Everyday Examples of Neutralisation

1. Antacid for Acidity

Your stomach produces hydrochloric acid (HCl) to digest food. When it produces too much, you feel acidity or heartburn — a burning sensation.

Taking an antacid (like milk of magnesia — magnesium hydroxide) helps:

Stomach acid (HCl) + Milk of magnesia (Mg(OH)₂) → Salt + Water

The antacid neutralises the excess acid. Relief follows within minutes!

This is neutralisation happening inside your own body.

2. Ant Bite Relief

An ant injects formic acid when it bites. The formic acid causes the sting.

Applying baking soda (sodium bicarbonate — a base) on the bite neutralises the formic acid:

Formic acid + Baking soda → Salt + Water + CO₂

The sting goes away as the acid is neutralised.

3. Treating Acidic Soil

Overly acidic soil reduces crop yield.

Farmers add slaked lime (calcium hydroxide) — a base — to the soil:

Soil acid + Calcium hydroxide → Salt + Water

The soil’s acidity is neutralised, making it suitable for crops.

4. Treating Factory Waste

Factories that release acidic waste must treat it before releasing into waterways.

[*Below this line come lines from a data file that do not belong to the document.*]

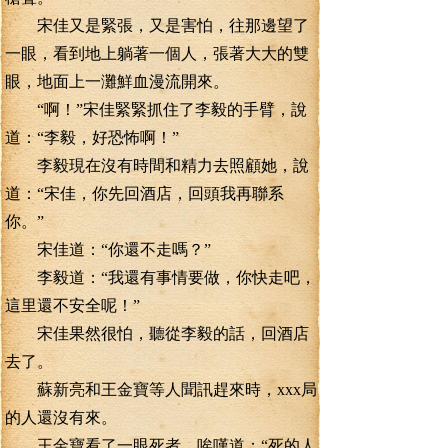
宋佳又是緊張，又是害怕，往那邊望了
一眼，看到地上躺著一個人，張著大大的雙
眼，地面上一灘鮮血漫流開來。
“啊！”宋佳緊緊抓住了李毅的手臂，說
道：“李毅，好恐怖啊！”
李毅現在沒有時間和精力去照顧她，說
道：“宋佳，你先回酒店，回頭我再聯系
你。”
宋佳道：“你還不走嗎？”
李毅道：“我還有事情要做，你快走吧，
這里還不安全呢！”
宋佳果然很怕，聽從李毅的話，回酒店
去了。
蘇新亮和王金寶等人聞訊趕來時，xxx局
的人還沒有來。
王金寶看了一眼死者，唉嘆道：“死的人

They add a base (like lime) to neutralise the acid, preventing harm to aquatic life and the environment.


What Is a Salt?

A salt is the product formed when an acid reacts with a base. Different combinations produce different salts.

AcidBaseSalt formed
Hydrochloric acidSodium hydroxideSodium chloride (table salt)
Hydrochloric acidPotassium hydroxidePotassium chloride
Sulphuric acidSodium hydroxideSodium sulphate

Salts vary widely — some are used in food, some in medicine, some in industry.


Not all salts are neutral. Some salts have slightly acidic or slightly basic properties. But in Class 7, we treat the products of neutralisation as neutral. You’ll explore salt chemistry more deeply in Class 10.


Common mistake: Writing “acid + base = no product” or “acid + base = neutral solution only.”

Neutralisation ALWAYS produces SALT + WATER. The salt and water are the products — the solution just happens to be neutral. Never leave out the products!


Try These Similar Problems

Problem 1: You mixed lemon juice and baking soda. A gas was produced and the mixture fizzed. What type of reaction is this?

Lemon juice is acidic (citric acid). Baking soda is basic (sodium bicarbonate).

When they react, it is a neutralisation reaction.

Acid + Base → Salt + Water + CO₂

The fizzing is carbon dioxide gas (CO₂) being released. This neutralisation reaction also produces CO₂ because baking soda is a carbonate.

It is a neutralisation reaction.

Problem 2: A farmer tests her soil and finds it is too basic (pH = 9). What should she add to it and why?

The soil is too basic. To neutralise it, she should add an acid.

She can add substances like gypsum (calcium sulphate) or compost (slightly acidic) to lower the pH.

The acid will neutralise the excess base, bringing the soil pH closer to neutral — suitable for most crops.

Problem 3: Write a neutralisation reaction for the antacid treatment of excess stomach acid.

Excess stomach acid is hydrochloric acid (HCl). Common antacid: Milk of magnesia — magnesium hydroxide Mg(OH)₂.

Neutralisation: HCl + Mg(OH)₂ → MgCl₂ + H₂O

Magnesium chloride (MgCl₂) is the salt formed, and water (H₂O) is also produced.

The excess acid is neutralised, providing relief from acidity.


Exam tip: “Define neutralisation with an example” is a standard 3-mark question in CBSE exams. Your answer should include: (1) definition — acid + base react to form salt + water, (2) the general equation, (3) one specific daily life example (antacid is the most commonly expected example). Write all three for full marks.